UK police identify over 200 witnesses in nerve agent attack
SALISBURY, England - British police have identified more than 200 witnesses and are looking at more than 240 pieces of evidence in their investigation into a nerve agent attack on a Russian ex-spy and his daughter, Home Secretary Amber Rudd said on Saturday.
Former double agent Sergei Skripal, 66, and his daughter Yulia, 33, have been in hospital in a critical condition since last Sunday, when they were found unconscious on a bench in the southern English cathedral city of Salisbury.
"The two victims remain in hospital and they're critical but stable," Rudd told reporters after chairing a meeting of the government's Cobra security committee.

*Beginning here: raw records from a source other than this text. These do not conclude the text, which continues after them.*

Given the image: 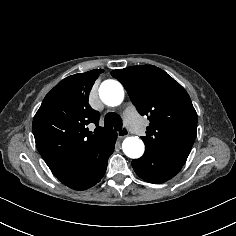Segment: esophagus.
<instances>
[{
	"instance_id": "esophagus-1",
	"label": "esophagus",
	"mask_w": 236,
	"mask_h": 236,
	"mask_svg": "<svg viewBox=\"0 0 236 236\" xmlns=\"http://www.w3.org/2000/svg\"><path fill=\"white\" fill-rule=\"evenodd\" d=\"M128 134H129V131H128V129H127L126 127H123V128H122L121 130H119V132H118L119 138H124V137L128 136Z\"/></svg>"
}]
</instances>
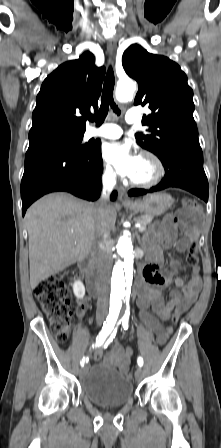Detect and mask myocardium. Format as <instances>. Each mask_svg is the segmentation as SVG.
Segmentation results:
<instances>
[{
  "label": "myocardium",
  "instance_id": "f54148a6",
  "mask_svg": "<svg viewBox=\"0 0 221 448\" xmlns=\"http://www.w3.org/2000/svg\"><path fill=\"white\" fill-rule=\"evenodd\" d=\"M141 158L148 160L153 167V175L147 179H133L131 178V184L138 187H153L160 183L166 174V167L161 158L151 151H143Z\"/></svg>",
  "mask_w": 221,
  "mask_h": 448
}]
</instances>
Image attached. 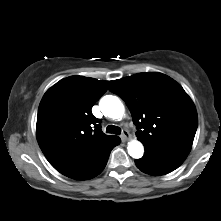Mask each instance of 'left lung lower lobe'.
<instances>
[{"label": "left lung lower lobe", "mask_w": 221, "mask_h": 221, "mask_svg": "<svg viewBox=\"0 0 221 221\" xmlns=\"http://www.w3.org/2000/svg\"><path fill=\"white\" fill-rule=\"evenodd\" d=\"M189 147H169L163 149H145L142 158L135 160L136 166L144 173L158 176L178 168L190 152Z\"/></svg>", "instance_id": "1"}]
</instances>
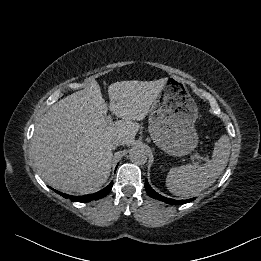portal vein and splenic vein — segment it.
<instances>
[{"label": "portal vein and splenic vein", "mask_w": 261, "mask_h": 261, "mask_svg": "<svg viewBox=\"0 0 261 261\" xmlns=\"http://www.w3.org/2000/svg\"><path fill=\"white\" fill-rule=\"evenodd\" d=\"M112 117H111V115H109V116H107L106 117V123L107 124H111L112 123ZM192 159L194 160V159H197V160H204V161H206L207 159L205 158V157H203V156H201V155H199V154H195V155H193L192 156Z\"/></svg>", "instance_id": "obj_1"}]
</instances>
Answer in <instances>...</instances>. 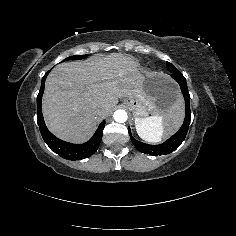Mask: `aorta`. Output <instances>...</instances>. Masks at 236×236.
Returning a JSON list of instances; mask_svg holds the SVG:
<instances>
[{"label":"aorta","mask_w":236,"mask_h":236,"mask_svg":"<svg viewBox=\"0 0 236 236\" xmlns=\"http://www.w3.org/2000/svg\"><path fill=\"white\" fill-rule=\"evenodd\" d=\"M113 117L116 122L124 123L126 122L128 116L124 110H117L115 111Z\"/></svg>","instance_id":"obj_1"}]
</instances>
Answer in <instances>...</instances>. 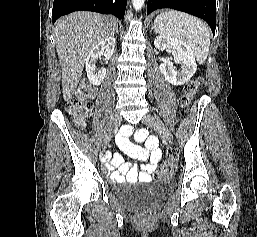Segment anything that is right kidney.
<instances>
[{
    "mask_svg": "<svg viewBox=\"0 0 257 237\" xmlns=\"http://www.w3.org/2000/svg\"><path fill=\"white\" fill-rule=\"evenodd\" d=\"M115 44H116L115 38L113 36L108 37L105 40L96 44L89 52L85 61V69H86L88 80L92 85H95V86L100 85L106 75L105 68L96 70V61L98 57H100L101 55H104L107 59L111 58V56L114 53Z\"/></svg>",
    "mask_w": 257,
    "mask_h": 237,
    "instance_id": "obj_1",
    "label": "right kidney"
}]
</instances>
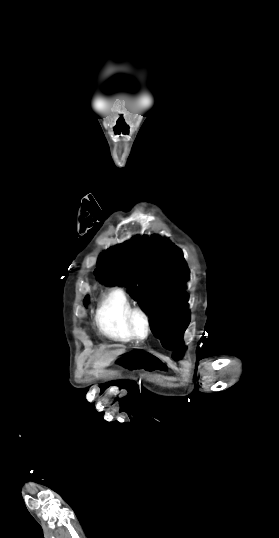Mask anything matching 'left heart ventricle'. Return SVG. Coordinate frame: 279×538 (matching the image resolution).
I'll return each mask as SVG.
<instances>
[{
    "mask_svg": "<svg viewBox=\"0 0 279 538\" xmlns=\"http://www.w3.org/2000/svg\"><path fill=\"white\" fill-rule=\"evenodd\" d=\"M134 330L137 335L142 336L144 335V323L140 317H136L134 320Z\"/></svg>",
    "mask_w": 279,
    "mask_h": 538,
    "instance_id": "left-heart-ventricle-1",
    "label": "left heart ventricle"
}]
</instances>
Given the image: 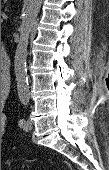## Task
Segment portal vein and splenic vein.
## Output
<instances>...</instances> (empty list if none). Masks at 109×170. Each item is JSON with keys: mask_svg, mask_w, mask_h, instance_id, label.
<instances>
[{"mask_svg": "<svg viewBox=\"0 0 109 170\" xmlns=\"http://www.w3.org/2000/svg\"><path fill=\"white\" fill-rule=\"evenodd\" d=\"M8 17L6 15H2V20H6Z\"/></svg>", "mask_w": 109, "mask_h": 170, "instance_id": "18ae733b", "label": "portal vein and splenic vein"}]
</instances>
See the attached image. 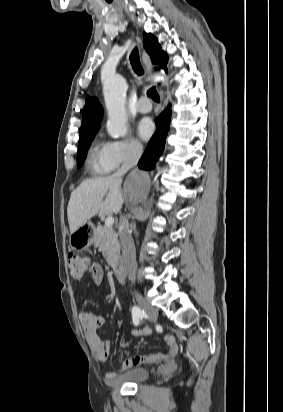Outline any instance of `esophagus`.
<instances>
[{
  "instance_id": "obj_1",
  "label": "esophagus",
  "mask_w": 283,
  "mask_h": 412,
  "mask_svg": "<svg viewBox=\"0 0 283 412\" xmlns=\"http://www.w3.org/2000/svg\"><path fill=\"white\" fill-rule=\"evenodd\" d=\"M143 62H144V65H145V69L148 72H151L152 71V66H151L150 60L148 59V57L146 56L145 53L143 54Z\"/></svg>"
}]
</instances>
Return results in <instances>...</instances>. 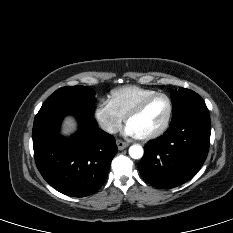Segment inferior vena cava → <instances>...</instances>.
I'll return each mask as SVG.
<instances>
[{
	"mask_svg": "<svg viewBox=\"0 0 233 233\" xmlns=\"http://www.w3.org/2000/svg\"><path fill=\"white\" fill-rule=\"evenodd\" d=\"M102 129L110 134H116L118 132V129L116 127L108 124L103 125Z\"/></svg>",
	"mask_w": 233,
	"mask_h": 233,
	"instance_id": "1",
	"label": "inferior vena cava"
}]
</instances>
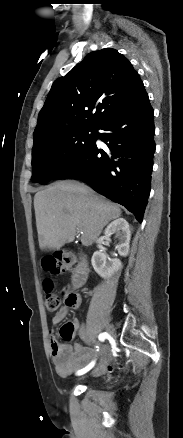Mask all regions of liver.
I'll list each match as a JSON object with an SVG mask.
<instances>
[{"label": "liver", "mask_w": 183, "mask_h": 438, "mask_svg": "<svg viewBox=\"0 0 183 438\" xmlns=\"http://www.w3.org/2000/svg\"><path fill=\"white\" fill-rule=\"evenodd\" d=\"M36 227L41 250H59L82 232L84 246L92 245L103 228L121 215L118 205L78 181H58L34 196Z\"/></svg>", "instance_id": "obj_1"}]
</instances>
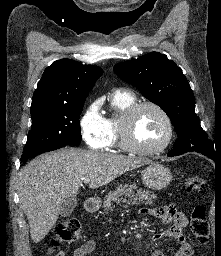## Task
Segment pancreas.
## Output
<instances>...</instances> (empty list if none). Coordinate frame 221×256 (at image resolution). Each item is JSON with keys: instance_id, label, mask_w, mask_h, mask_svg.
Returning <instances> with one entry per match:
<instances>
[{"instance_id": "cf45deb5", "label": "pancreas", "mask_w": 221, "mask_h": 256, "mask_svg": "<svg viewBox=\"0 0 221 256\" xmlns=\"http://www.w3.org/2000/svg\"><path fill=\"white\" fill-rule=\"evenodd\" d=\"M154 195L150 191L137 189L133 185H119L116 190L105 196L103 203L104 212L112 211L114 205L112 202L119 204L121 201L127 204H152Z\"/></svg>"}]
</instances>
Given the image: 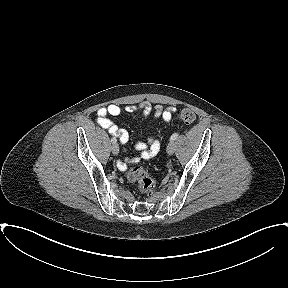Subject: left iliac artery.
Masks as SVG:
<instances>
[{"instance_id": "obj_1", "label": "left iliac artery", "mask_w": 288, "mask_h": 288, "mask_svg": "<svg viewBox=\"0 0 288 288\" xmlns=\"http://www.w3.org/2000/svg\"><path fill=\"white\" fill-rule=\"evenodd\" d=\"M178 135H179L178 133H174V134L171 136L170 141L176 140L177 137H178Z\"/></svg>"}]
</instances>
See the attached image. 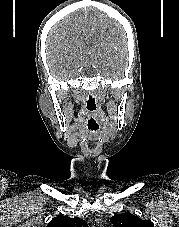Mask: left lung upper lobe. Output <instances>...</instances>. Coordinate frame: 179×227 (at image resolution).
<instances>
[{"label":"left lung upper lobe","instance_id":"5c2ea615","mask_svg":"<svg viewBox=\"0 0 179 227\" xmlns=\"http://www.w3.org/2000/svg\"><path fill=\"white\" fill-rule=\"evenodd\" d=\"M110 222L114 227H154L149 220H142L130 213L115 214L110 218Z\"/></svg>","mask_w":179,"mask_h":227}]
</instances>
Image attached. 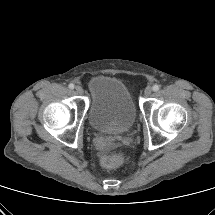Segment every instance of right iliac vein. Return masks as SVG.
I'll use <instances>...</instances> for the list:
<instances>
[{"label": "right iliac vein", "mask_w": 215, "mask_h": 215, "mask_svg": "<svg viewBox=\"0 0 215 215\" xmlns=\"http://www.w3.org/2000/svg\"><path fill=\"white\" fill-rule=\"evenodd\" d=\"M75 91L77 92V94H83V88L81 86H76Z\"/></svg>", "instance_id": "63e3f726"}]
</instances>
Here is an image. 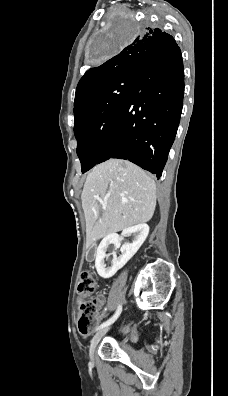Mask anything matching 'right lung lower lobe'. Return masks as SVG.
<instances>
[{"mask_svg": "<svg viewBox=\"0 0 228 396\" xmlns=\"http://www.w3.org/2000/svg\"><path fill=\"white\" fill-rule=\"evenodd\" d=\"M167 45L153 49L141 61L97 164L110 158L126 159L161 177L184 95L180 48L174 39Z\"/></svg>", "mask_w": 228, "mask_h": 396, "instance_id": "1", "label": "right lung lower lobe"}]
</instances>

Rudd said the investigation has been painstaking and involved more than 250 counterterrorism officers.
"I want to stress that they are proceeding with speed and professionalism," said Rudd, who oversees domestic security in her Cabinet post. "We are putting in enormous resources to ensure that they have all the support that they need to do that."
The meeting was similar to the ones convened after extremist attacks and other threats to Britain's national security.
It covered the latest police and intelligence reports from Salisbury, where the military-supported investigation has turned to the cemetery where the ex-spy's wife and son are buried.
Many in British media and politics have speculated that Russia could have played a part in the attack on Skripal, but Rudd reiterated that it was too early to say who was responsible, and police should be given the time and space to determine the facts.
The Kremlin has denied any involvement in the incident and accused the British media of whipping up anti-Russian hysteria.
In Salisbury, normally a quiet city, military vehicles and troops in protective suits and gas masks were seen working at several of the sites associated with the investigation.
At an ambulance station a short distance from the city center, troops in light gray overalls, purple gloves and gas masks covered ambulances with black tarpaulins as they prepared to remove them.